Crawford will discuss the 1729 massacre, or as some call it, the uprising, in which the Natchez Indians attacked and killed most of the French who were here. She will also talk about the “1719 Terre Blanche Concession, a plantation that had 300 acres in cultivation and at least 86 enslaved people who were taken directly from their homes in Africa or were of the first generation to be born the Province of Louisiana.”

Archaeologists with the Lower Mississippi Survey discovered the Terre Blanche Concession in 1971 on property owned by the International Paper Company. The site is located on Lower Woodville Road on the south side of St. Catherine Creek.

The Terre Blanche site, said Crawford, “is one of two that are arguably ‘ground zero’ for chattel slavery in the Natchez District, and archaeologically, very little of it remains.” Crawford noted her presentation will focus on the importance of this site.

Crawford is no stranger to Natchez. In fact, she has made many visits to the city. Over the years, she has worked with Concord Quarters and served as a guest speaker for the NHS and the Grand Village of the Natchez Indians. She is also involved with ongoing research projects in Natchez.

“Ms. Crawford is an expert on the history surrounding the Terre Blanche Conservancy and what its archeology tells us about Natchez’s early history,” said Alan Wolf, a director of NHS and its program chair. “She’s not to be missed by anyone interested in our native and colonial past.”

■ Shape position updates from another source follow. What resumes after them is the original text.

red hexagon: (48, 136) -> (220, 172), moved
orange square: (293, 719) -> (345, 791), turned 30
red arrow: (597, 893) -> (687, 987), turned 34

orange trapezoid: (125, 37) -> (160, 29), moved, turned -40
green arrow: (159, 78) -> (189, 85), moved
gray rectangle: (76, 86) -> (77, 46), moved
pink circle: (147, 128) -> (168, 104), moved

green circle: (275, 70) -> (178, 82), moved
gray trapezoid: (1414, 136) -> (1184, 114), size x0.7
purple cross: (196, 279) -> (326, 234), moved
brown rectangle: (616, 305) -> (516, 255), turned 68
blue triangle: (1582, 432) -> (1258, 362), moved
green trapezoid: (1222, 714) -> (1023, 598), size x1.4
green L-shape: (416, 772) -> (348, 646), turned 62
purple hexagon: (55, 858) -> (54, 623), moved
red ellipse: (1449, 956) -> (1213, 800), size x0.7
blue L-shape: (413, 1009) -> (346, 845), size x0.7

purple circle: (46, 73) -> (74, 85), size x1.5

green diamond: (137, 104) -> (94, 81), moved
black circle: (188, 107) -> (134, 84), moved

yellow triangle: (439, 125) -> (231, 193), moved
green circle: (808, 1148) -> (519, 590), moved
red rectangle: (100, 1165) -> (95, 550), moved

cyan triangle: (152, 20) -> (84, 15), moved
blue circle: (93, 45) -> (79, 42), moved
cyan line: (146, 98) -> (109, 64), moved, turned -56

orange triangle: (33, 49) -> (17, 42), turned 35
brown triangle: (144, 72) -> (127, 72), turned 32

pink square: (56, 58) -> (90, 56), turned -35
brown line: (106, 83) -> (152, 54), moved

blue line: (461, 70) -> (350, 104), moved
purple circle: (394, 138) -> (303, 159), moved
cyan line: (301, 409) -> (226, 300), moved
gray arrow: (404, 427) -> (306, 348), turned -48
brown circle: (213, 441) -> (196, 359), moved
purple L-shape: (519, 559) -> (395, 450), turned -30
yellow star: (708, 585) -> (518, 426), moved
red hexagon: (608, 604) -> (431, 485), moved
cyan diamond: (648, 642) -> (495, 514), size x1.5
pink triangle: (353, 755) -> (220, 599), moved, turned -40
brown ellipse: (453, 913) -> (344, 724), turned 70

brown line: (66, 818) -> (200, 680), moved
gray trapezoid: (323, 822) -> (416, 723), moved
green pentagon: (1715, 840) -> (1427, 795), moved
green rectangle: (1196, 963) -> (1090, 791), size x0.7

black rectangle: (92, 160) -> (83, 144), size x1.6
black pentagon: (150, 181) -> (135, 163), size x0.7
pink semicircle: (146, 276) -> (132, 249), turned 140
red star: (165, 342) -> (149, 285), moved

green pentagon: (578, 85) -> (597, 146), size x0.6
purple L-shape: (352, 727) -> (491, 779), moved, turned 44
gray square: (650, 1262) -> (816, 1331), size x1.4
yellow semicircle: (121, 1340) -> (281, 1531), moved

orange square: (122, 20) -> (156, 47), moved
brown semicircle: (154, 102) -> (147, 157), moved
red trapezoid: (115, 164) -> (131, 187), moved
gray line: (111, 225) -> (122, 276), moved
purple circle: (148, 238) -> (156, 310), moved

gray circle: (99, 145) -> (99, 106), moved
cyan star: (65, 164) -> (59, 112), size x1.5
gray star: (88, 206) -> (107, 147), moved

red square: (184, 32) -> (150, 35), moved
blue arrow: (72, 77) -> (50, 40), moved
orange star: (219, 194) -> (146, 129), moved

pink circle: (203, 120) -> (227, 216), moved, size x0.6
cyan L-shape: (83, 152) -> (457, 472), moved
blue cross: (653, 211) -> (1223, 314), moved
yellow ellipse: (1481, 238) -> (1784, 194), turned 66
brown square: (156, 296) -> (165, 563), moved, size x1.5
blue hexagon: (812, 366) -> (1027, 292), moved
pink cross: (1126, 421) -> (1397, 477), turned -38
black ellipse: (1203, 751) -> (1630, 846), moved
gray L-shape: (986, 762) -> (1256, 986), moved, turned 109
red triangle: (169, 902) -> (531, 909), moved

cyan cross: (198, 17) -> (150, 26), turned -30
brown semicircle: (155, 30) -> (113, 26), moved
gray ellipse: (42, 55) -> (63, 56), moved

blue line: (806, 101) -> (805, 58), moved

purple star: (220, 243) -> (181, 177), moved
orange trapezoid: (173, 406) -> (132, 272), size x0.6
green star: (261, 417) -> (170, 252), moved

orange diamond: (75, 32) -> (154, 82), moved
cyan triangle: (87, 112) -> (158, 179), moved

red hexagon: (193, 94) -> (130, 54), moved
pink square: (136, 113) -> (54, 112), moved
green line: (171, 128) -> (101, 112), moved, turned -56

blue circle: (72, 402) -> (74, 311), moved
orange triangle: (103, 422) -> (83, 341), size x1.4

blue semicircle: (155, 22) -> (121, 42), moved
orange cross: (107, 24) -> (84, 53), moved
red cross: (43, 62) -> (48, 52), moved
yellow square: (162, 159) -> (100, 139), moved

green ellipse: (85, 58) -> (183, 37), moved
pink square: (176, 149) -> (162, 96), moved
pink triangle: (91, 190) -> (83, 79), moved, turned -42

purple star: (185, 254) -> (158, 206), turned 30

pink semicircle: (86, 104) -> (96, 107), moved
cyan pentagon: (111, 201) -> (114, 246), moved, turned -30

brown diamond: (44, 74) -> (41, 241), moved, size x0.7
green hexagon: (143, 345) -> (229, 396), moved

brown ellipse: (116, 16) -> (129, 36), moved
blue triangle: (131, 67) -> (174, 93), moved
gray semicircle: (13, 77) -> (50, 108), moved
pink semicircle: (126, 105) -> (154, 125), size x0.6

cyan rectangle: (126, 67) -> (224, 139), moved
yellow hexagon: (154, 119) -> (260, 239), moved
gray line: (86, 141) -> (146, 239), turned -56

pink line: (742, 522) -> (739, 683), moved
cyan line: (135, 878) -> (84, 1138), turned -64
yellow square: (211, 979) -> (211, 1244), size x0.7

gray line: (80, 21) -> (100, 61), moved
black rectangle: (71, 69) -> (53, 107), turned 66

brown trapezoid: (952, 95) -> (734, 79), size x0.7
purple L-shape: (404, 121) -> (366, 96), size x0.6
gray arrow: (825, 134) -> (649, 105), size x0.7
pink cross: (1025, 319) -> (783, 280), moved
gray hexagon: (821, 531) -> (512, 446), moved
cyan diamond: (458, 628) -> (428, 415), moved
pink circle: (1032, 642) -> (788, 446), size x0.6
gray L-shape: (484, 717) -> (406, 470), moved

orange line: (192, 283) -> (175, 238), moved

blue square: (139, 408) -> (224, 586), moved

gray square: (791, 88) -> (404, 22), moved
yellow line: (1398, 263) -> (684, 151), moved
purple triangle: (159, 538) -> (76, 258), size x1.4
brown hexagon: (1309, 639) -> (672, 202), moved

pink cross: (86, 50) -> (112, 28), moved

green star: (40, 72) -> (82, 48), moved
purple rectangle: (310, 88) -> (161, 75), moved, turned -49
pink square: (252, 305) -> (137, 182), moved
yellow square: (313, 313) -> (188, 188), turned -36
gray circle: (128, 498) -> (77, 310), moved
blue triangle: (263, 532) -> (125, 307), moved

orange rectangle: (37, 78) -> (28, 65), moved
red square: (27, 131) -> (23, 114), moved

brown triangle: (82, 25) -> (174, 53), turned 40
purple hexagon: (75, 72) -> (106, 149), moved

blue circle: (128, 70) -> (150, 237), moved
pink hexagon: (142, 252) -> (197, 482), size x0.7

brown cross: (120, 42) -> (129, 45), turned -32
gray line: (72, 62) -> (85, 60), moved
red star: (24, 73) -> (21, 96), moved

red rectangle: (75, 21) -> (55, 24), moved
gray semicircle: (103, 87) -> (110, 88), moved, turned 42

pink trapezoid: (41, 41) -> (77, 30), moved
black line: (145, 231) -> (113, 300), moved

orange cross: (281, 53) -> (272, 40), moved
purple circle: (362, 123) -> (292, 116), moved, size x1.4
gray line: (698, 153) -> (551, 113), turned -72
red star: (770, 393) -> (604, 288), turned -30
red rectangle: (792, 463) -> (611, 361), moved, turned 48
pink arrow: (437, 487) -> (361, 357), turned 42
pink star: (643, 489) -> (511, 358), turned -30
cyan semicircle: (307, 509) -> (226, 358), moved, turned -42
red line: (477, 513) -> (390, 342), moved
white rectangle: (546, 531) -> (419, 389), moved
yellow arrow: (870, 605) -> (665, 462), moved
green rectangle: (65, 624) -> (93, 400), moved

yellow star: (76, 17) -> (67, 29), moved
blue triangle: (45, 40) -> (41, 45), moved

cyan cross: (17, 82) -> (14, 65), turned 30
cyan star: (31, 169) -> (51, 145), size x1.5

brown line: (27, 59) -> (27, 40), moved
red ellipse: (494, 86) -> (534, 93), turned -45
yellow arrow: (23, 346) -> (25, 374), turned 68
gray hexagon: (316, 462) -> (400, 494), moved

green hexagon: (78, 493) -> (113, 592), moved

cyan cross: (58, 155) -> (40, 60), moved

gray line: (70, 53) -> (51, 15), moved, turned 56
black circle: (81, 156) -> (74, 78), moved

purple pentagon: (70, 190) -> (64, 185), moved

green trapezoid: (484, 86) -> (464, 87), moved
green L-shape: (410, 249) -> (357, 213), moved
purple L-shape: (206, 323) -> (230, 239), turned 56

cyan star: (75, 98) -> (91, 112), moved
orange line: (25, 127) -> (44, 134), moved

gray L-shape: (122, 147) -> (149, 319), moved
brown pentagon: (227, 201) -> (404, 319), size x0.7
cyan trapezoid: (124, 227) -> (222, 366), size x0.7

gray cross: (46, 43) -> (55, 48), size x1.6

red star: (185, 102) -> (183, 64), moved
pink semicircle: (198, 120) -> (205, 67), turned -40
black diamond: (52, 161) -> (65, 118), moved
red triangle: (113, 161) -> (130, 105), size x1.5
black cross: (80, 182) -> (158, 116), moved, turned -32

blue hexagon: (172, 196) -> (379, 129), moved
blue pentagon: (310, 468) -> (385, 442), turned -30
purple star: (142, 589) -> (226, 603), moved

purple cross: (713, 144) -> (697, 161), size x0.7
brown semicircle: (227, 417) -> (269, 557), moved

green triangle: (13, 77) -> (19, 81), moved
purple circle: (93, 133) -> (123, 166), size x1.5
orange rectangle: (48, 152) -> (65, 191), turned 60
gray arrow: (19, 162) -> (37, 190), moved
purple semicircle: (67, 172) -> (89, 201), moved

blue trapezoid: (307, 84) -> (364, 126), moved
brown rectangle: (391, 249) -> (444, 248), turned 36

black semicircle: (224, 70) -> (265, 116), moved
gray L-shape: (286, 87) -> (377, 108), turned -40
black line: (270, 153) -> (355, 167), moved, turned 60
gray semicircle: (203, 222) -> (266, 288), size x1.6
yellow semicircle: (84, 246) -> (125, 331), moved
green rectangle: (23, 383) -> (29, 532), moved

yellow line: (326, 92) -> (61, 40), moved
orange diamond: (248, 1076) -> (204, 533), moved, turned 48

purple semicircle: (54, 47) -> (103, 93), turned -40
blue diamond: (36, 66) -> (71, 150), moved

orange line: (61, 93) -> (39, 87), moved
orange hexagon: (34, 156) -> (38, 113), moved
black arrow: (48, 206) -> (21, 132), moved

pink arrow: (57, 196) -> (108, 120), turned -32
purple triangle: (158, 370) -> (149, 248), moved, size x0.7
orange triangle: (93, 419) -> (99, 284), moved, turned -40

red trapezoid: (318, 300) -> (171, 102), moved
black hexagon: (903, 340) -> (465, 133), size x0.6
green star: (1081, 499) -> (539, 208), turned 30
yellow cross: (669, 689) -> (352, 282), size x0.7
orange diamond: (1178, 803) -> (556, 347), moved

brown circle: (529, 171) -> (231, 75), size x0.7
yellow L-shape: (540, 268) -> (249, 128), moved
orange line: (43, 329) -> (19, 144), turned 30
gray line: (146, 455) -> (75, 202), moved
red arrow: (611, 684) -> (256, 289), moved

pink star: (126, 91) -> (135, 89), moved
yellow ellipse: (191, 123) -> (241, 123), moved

Crawford is a graduate of the University of Mississippi, where she earned a bachelor’s degree in English. She holds a master’s degree in Anthropology with an emphasis in Archaeology.

Crawford’s organization, The Archaeological Conservancy, is considered “the only national non-profit organization dedicated to acquiring and preserving America’s most important cultural sites,” according to the agency’s website. In addition to identifying and acquiring “the most significant archaeological sites in the United States,” the Conservancy helps to preserve these sites.

As regional director, Crawford manages Conservancy properties in eight southeastern states from her office in Marks. She oversees research and works to acquire additional properties, which is made possible by purchase, donation or by holding easements, Crawford said.

Additionally, Crawford plans and guides a week-long educational tour of Southeastern archaeological sites.